:: Directions ::
Nothing outside the range is wanted. Repeat exactly the lines below from the one with "turístico de la ciudad" through the one with "potenciou novos níveis".

*** Working data ***

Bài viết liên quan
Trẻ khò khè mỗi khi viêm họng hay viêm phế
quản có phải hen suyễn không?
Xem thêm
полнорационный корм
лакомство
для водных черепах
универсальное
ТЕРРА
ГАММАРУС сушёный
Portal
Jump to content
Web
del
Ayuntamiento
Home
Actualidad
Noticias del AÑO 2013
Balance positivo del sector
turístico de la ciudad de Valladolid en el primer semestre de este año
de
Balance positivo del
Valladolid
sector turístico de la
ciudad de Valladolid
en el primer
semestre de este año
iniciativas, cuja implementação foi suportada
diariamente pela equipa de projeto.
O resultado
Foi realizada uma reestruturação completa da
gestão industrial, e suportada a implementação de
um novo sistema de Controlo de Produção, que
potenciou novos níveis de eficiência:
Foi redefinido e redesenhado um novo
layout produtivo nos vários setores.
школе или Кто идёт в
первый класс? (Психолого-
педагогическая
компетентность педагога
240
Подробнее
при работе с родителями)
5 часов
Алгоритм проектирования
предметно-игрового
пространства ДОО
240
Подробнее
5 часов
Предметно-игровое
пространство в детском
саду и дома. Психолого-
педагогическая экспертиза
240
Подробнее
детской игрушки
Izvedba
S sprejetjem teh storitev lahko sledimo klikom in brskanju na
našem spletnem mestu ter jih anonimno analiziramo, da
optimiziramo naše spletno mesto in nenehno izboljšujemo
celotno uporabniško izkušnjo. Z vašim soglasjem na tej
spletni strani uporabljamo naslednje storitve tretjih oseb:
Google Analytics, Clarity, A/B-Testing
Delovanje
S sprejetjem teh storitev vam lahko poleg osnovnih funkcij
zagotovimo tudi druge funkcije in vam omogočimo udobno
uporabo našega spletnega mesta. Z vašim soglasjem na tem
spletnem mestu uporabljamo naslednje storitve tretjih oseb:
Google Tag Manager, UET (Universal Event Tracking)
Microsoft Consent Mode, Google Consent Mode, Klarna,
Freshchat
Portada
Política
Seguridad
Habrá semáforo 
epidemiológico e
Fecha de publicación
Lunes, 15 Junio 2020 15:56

*** End of Working data ***

:: Result of the task ::
turístico de la ciudad de Valladolid en el primer semestre de este año
de
Balance positivo del
Valladolid
sector turístico de la
ciudad de Valladolid
en el primer
semestre de este año
iniciativas, cuja implementação foi suportada
diariamente pela equipa de projeto.
O resultado
Foi realizada uma reestruturação completa da
gestão industrial, e suportada a implementação de
um novo sistema de Controlo de Produção, que
potenciou novos níveis de eficiência:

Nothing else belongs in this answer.